Start of Block

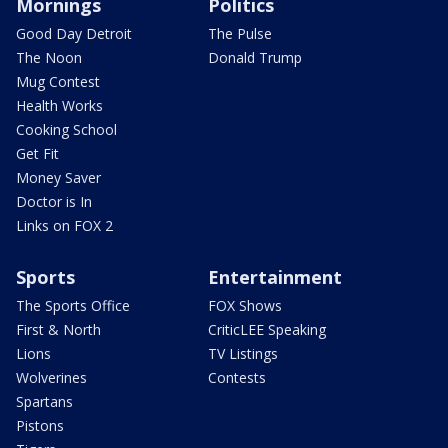
Mornings
Politics
Good Day Detroit
The Pulse
The Noon
Donald Trump
Mug Contest
Health Works
Cooking School
Get Fit
Money Saver
Doctor is In
Links on FOX 2
Sports
Entertainment
The Sports Office
FOX Shows
First & North
CriticLEE Speaking
Lions
TV Listings
Wolverines
Contests
Spartans
Pistons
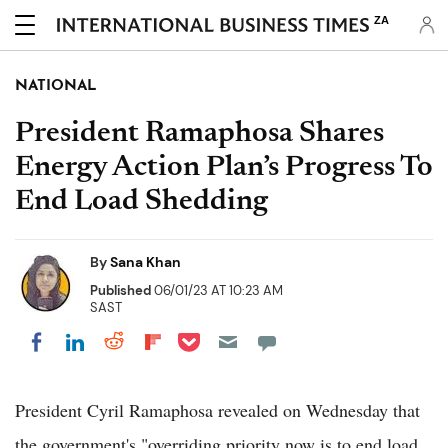
ZA
NATIONAL
President Ramaphosa Shares
Energy Action Plan’s Progress To
End Load Shedding
By
Sana Khan
Published
06/01/23 AT 10:23 AM
SAST
Share on Pocket
Share on LinkedIn
Share on Reddit
Share on Flipboard
Share on Facebook
President Cyril Ramaphosa revealed on Wednesday that
the government's "overriding priority now is to end load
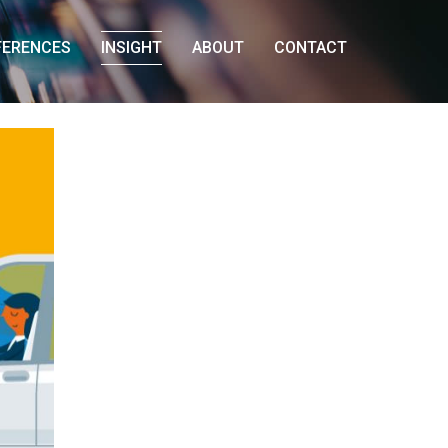
FERENCES
INSIGHT
ABOUT
CONTACT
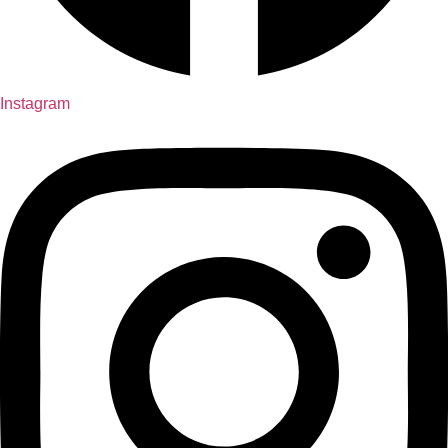
Instagram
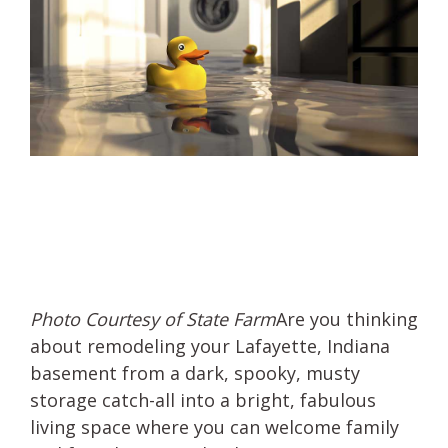
Photo Courtesy of State Farm
Are you thinking
about remodeling your Lafayette, Indiana
basement from a dark, spooky, musty
storage catch-all into a bright, fabulous
living space where you can welcome family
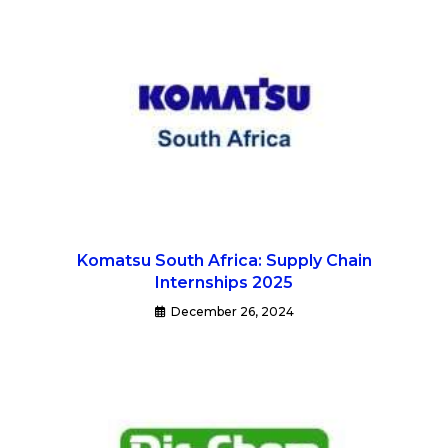
Komatsu South Africa: Supply Chain
Internships 2025
December 26, 2024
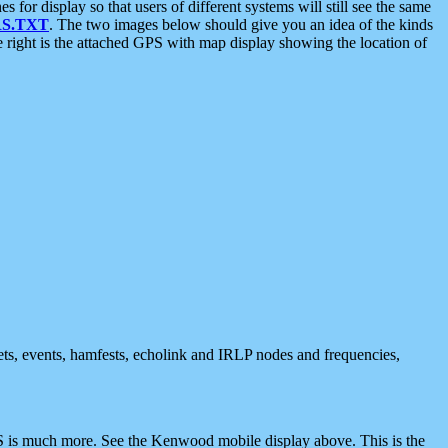
 display so that users of different systems will still see the same
S.TXT
. The two images below should give you an idea of the kinds
e right is the attached GPS with map display showing the location of
nets, events, hamfests, echolink and IRLP nodes and frequencies,
 is much more. See the Kenwood mobile display above. This is the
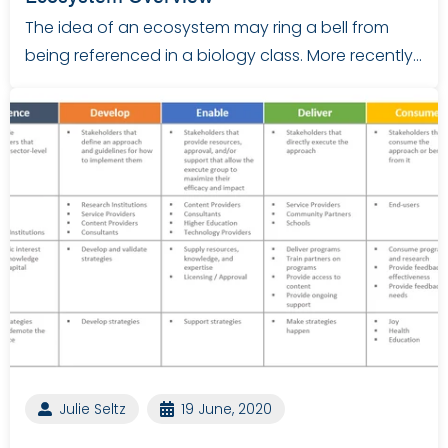
The idea of an ecosystem may ring a bell from
being referenced in a biology class. More recently…
Julie Seltz
19 June, 2020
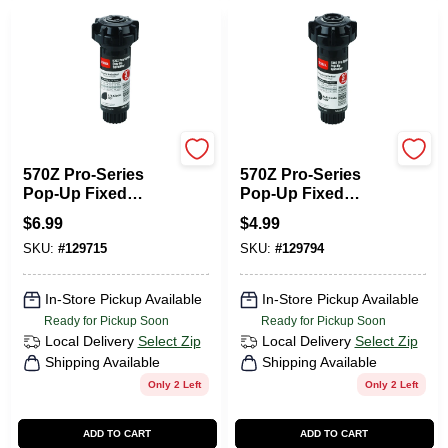
Toro
Toro
570Z Pro-Series
570Z Pro-Series
Pop-Up Fixed
Pop-Up Fixed
Spray
Spray
$
6.99
$
4.99
Underground
Underground
SKU:
#
129715
SKU:
#
129794
Sprinkler Head, 1/4
Sprinkler Head,1/4-
Circle, 3-In.
Pattern, 3-In.
In-Store Pickup Available
In-Store Pickup Available
Ready for Pickup Soon
Ready for Pickup Soon
Local Delivery
Select Zip
Local Delivery
Select Zip
Shipping Available
Shipping Available
Only 2 Left
Only 2 Left
ADD TO CART
ADD TO CART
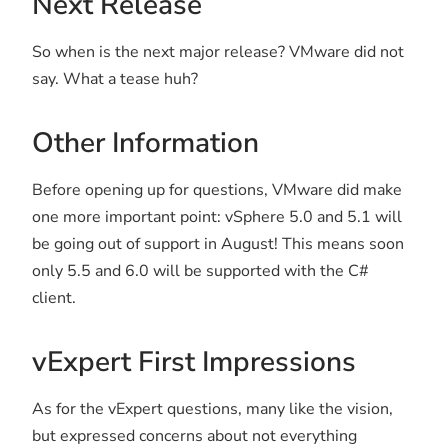
Next Release
So when is the next major release? VMware did not
say. What a tease huh?
Other Information
Before opening up for questions, VMware did make
one more important point: vSphere 5.0 and 5.1 will
be going out of support in August! This means soon
only 5.5 and 6.0 will be supported with the C#
client.
vExpert First Impressions
As for the vExpert questions, many like the vision,
but expressed concerns about not everything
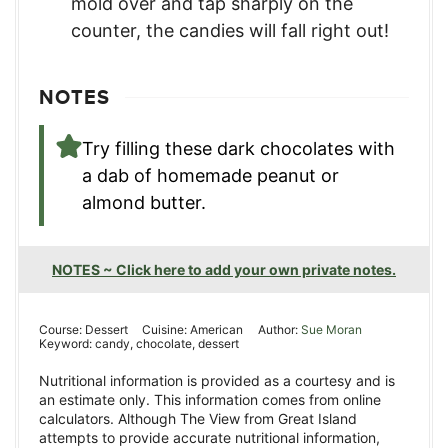
mold over and tap sharply on the
counter, the candies will fall right out!
NOTES
Try filling these dark chocolates with
a dab of homemade peanut or
almond butter.
NOTES ~ Click here to add your own private notes.
Course:
Dessert
Cuisine:
American
Author:
Sue Moran
Keyword:
candy, chocolate, dessert
Nutritional information is provided as a courtesy and is
an estimate only. This information comes from online
calculators. Although The View from Great Island
attempts to provide accurate nutritional information,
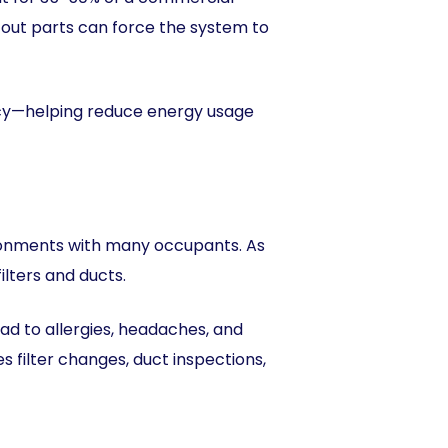
n-out parts can force the system to
ency—helping reduce energy usage
ironments with many occupants. As
ilters and ducts.
ad to allergies, headaches, and
ilter changes, duct inspections,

End of Block

__What is expected__. Copy, from the material above, each line in which the string "Ramaphosa" occurs.

__Task output__.
President Ramaphosa Shares
President Cyril Ramaphosa revealed on Wednesday that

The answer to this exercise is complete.